Acórdão nº 10356/12.7TCLRS.L1-7 de Court of Appeal of Lisbon (Portugal), 09 de Janeiro de 2018

Magistrado ResponsávelJOS
Data da Resolução09 de Janeiro de 2018
EmissorCourt of Appeal of Lisbon (Portugal)

Decisão Texto Parcial:


Acordam na 7ª Secção do Tribunal da Relação de Lisboa.

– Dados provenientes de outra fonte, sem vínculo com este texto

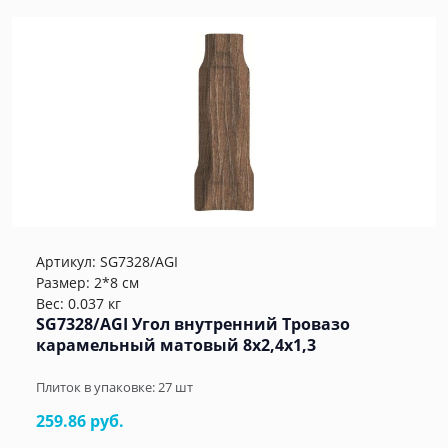
Артикул:
SG7328/AGI
Размер: 2*8 см
Вес: 0.037 кг
SG7328/AGI Угол внутренний Тровазо
карамельный матовый 8x2,4x1,3
Плиток в упаковке:
27
шт
259.86 руб.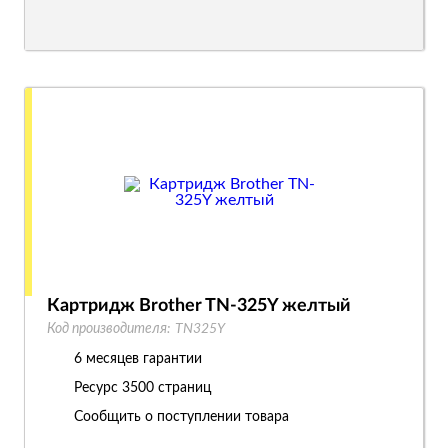
Картридж Brother TN-325Y желтый
Код производителя:
TN325Y
6 месяцев гарантии
Ресурс
3500 страниц
Сообщить о поступлении товара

1–RELATÓRIO: Massa Insolvente da Sociedade ““V..., Lda"., intentou a presente ação declarativa, sob a forma de processo ordinário, contra S. Lopes e Manuel..., alegando, em suma, que a sociedade “V..., Lda"., foi declarada insolvente em 4 de novembro de 2009, na sequência do que a administradora da insolvência procedeu à apreensão de diversas frações autónomas pertença da desta sociedade, entre as quais a identificada pela letra “H”, correspondente ao 3º andar esquerdo do prédio urbano sito na Rua..., freguesia da..., concelho de..., descrito na Conservatória do Registo Predial de ... sob o nº ..., inscrito na matriz predial urbana respetiva ...

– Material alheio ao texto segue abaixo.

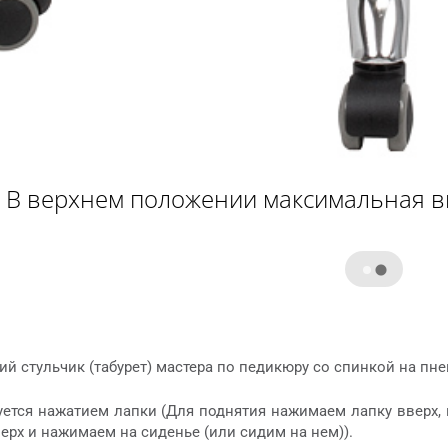
В верхнем положении максимальная в
ий стульчик (табурет) мастера по педикюру со спинкой на п
уется нажатием лапки (Для поднятия нажимаем лапку вверх, 
ерх и нажимаем на сиденье (или сидим на нем)).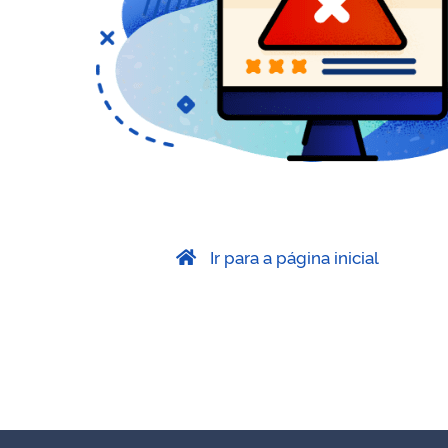
Ir para a página inicial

Tal fração tem vindo a ser ocupada pelos réus sem qualquer título que a tal os legitime.

A privação de utilização da fração é causa de prejuízos para a autora, pelos quais pretende ser indemnizada à razão de € 650 a € 700 por mês, desde a data em que foi ocupada pelos réus e até à data em que dela saírem, sendo aquele montante mensal equivalente ao valor médio das rendas praticadas na zona relativamente a frações com características semelhantes àquela que constitui o objeto dos presentes autos.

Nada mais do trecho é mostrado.